A collection of lyric poems that moves between intimate reflections on love, longing, and domestic feeling and wider meditations on faith, doubt, memory, and artistic purpose. Short, varied pieces contrast joy and pain, sometimes adopting persona or dedicatory addresses and sometimes using nature and classical imagery to frame emotional states.

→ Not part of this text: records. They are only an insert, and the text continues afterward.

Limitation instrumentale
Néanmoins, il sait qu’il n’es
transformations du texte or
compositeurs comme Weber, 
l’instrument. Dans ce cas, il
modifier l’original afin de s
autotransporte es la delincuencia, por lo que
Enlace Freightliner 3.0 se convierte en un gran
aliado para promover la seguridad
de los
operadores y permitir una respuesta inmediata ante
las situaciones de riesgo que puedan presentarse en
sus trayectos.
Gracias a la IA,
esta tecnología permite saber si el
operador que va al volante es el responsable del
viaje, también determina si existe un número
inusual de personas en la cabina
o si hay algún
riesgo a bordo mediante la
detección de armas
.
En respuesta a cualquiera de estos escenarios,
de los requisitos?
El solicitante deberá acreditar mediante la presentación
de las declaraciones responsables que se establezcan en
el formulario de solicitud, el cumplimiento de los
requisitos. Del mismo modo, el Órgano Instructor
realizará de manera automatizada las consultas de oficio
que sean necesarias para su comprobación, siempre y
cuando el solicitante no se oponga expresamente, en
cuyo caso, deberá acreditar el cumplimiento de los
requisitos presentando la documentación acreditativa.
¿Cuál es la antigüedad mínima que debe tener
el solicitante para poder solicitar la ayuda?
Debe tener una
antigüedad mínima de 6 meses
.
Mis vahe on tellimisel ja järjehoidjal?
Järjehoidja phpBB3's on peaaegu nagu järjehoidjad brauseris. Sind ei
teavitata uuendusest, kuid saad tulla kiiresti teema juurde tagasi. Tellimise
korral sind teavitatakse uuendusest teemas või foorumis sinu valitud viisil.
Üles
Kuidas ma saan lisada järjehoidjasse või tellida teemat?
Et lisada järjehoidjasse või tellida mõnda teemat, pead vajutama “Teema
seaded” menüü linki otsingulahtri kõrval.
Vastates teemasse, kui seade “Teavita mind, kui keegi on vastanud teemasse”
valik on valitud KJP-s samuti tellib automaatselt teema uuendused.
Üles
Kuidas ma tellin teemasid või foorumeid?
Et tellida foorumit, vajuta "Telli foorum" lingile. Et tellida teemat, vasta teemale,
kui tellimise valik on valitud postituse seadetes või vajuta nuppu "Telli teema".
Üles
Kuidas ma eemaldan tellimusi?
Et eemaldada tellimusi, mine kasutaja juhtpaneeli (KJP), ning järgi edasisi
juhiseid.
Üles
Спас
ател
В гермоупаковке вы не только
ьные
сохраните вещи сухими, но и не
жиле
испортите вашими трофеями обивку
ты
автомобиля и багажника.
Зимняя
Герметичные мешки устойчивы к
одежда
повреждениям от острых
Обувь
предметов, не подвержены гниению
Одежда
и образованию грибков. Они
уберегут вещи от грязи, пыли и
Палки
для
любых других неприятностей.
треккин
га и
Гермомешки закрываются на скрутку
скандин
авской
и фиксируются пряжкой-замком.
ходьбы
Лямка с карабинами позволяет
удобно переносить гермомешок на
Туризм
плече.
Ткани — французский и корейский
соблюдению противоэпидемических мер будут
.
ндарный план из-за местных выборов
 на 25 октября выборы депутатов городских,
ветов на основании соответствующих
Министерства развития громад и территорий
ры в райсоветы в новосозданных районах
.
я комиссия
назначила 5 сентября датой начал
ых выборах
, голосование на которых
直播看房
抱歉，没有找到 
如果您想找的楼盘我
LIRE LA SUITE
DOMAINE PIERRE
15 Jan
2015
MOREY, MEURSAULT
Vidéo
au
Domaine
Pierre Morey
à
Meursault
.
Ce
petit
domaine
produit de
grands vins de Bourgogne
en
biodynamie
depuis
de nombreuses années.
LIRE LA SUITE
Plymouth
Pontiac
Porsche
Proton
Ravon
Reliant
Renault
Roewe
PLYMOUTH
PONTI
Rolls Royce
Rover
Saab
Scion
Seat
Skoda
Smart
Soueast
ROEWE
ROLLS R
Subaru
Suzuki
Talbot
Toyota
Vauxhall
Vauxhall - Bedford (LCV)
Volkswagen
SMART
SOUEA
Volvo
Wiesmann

The overall tone balances tender sincerity with contemplative restraint, turning commonplace moments and moral concerns into compact, image-driven meditations on the inner life.

PAIN.

My heart was once a folded flower,
Within whose jewel-tinted cup,—
Still hidden even from itself,—
A wealth of joy is treasured up.
But now my heart is like a flower
From which a dainty humming-bird
Has rifled all the choicest sweets,
And left without one last fond word
The flower-soul so deeply stirred.
And once my heart was like a gem,
Set in a rich betrothal ring;
Unconscious in its darkened case
How fair it lies there glittering.
But now I think my heart is like
The lady who has worn the ring,
And draws it from her finger slight
With love’s bewildered wondering
That love should be a poor bruised thing.
And once my heart was like a nest,
High in the apple branches hung;
Where in the early April dew
No happy birds have ever sung.
Now ’tis itself a wounded bird;
And though sometimes you hear it sing,
The Heavenly Father knows what pain
It tries to hide by uttering
The same sweet notes it used to sing.